- Exercise: Search the data for the string "Надувные" and extract every line where it appears.
»»
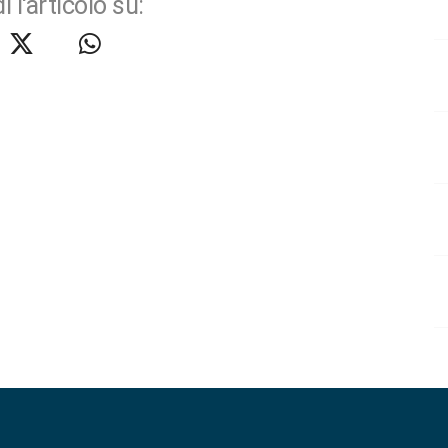
i l'articolo su:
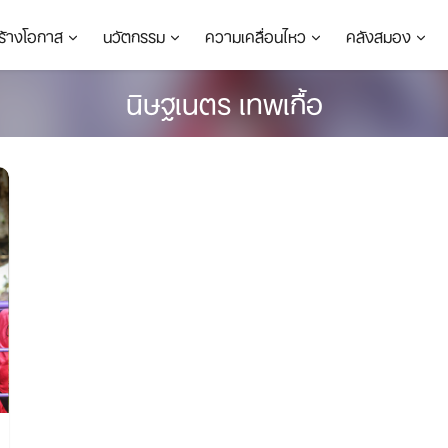
ร้างโอกาส
นวัตกรรม
ความเคลื่อนไหว
คลังสมอง
นิษฐเนตร เทพเกื้อ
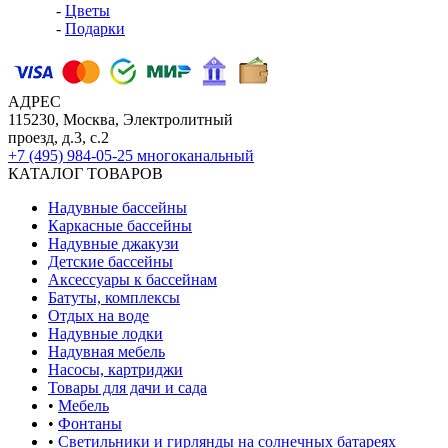
-
Цветы
-
Подарки
АДРЕС
115230, Москва, Электролитный
проезд, д.3, с.2
+7 (495) 984-05-25
многоканальный
КАТАЛОГ ТОВАРОВ
Надувные бассейны
Каркасные бассейны
Надувные джакузи
Детские бассейны
Аксессуары к бассейнам
Батуты, комплексы
Отдых на воде
Надувные лодки
Надувная мебель
Насосы, картриджи
Товары для дачи и сада
•
Мебель
•
Фонтаны
•
Светильники и гирлянды на солнечных батареях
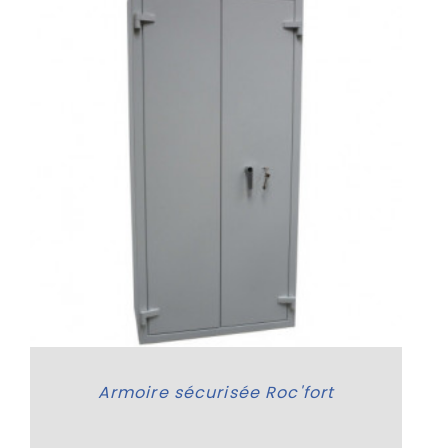
Armoire sécurisée Roc'fort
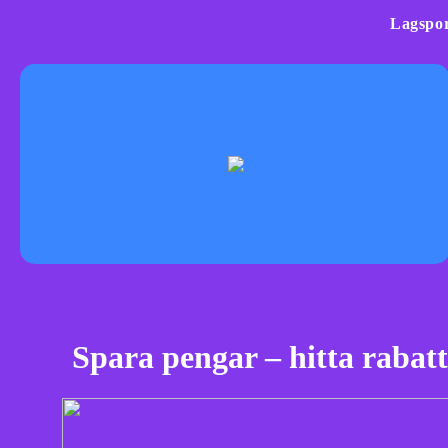
Lagspor
Spara pengar – hitta rabattk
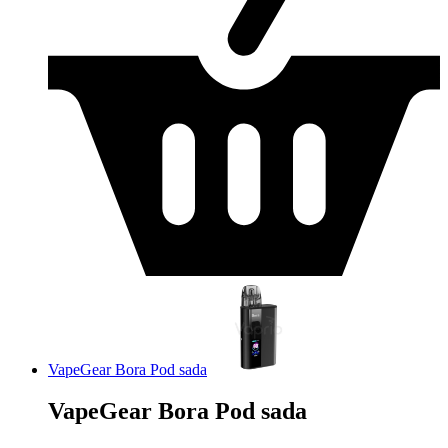
VapeGear Bora Pod sada
VapeGear Bora Pod sada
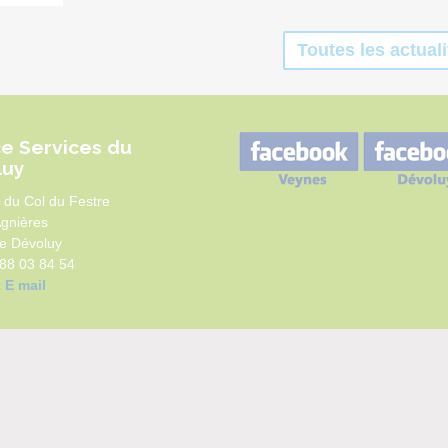
Toutes les actuali
e Services du
luy
 du Col du Festre
Agnières
e Dévoluy
 88 03 84 54
 E mail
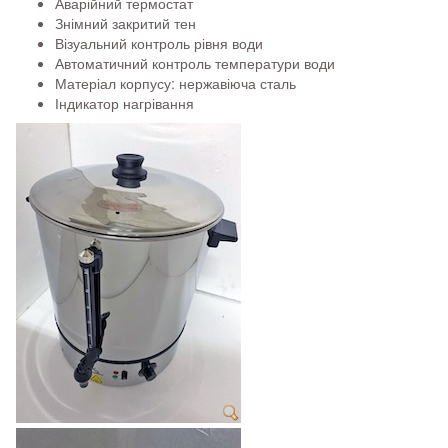
Аварійний термостат
Знімний закритий тен
Візуальний контроль рівня води
Автоматичний контроль температури води
Матеріал корпусу: нержавіюча сталь
Індикатор нагрівання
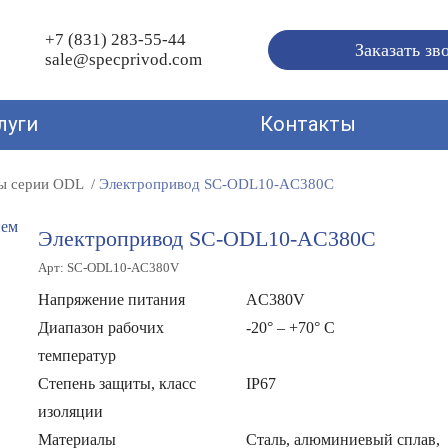
+7 (831) 283-55-44
Заказать зв
sale@specprivod.com
луги
Контакты
ы серии ODL
Электропривод SC-ODL10-AC380C
Электропривод SC-ODL10-AC380C
Арт: SC-ODL10-AC380V
Напряжение питания
AC380V
Диапазон рабочих
-20° – +70° C
температур
Степень защиты, класс
IP67
изоляции
Материалы
Сталь, алюминиевый сплав,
««
- Response below:
Надувные бассейны
Надувные джакузи
Надувные лодки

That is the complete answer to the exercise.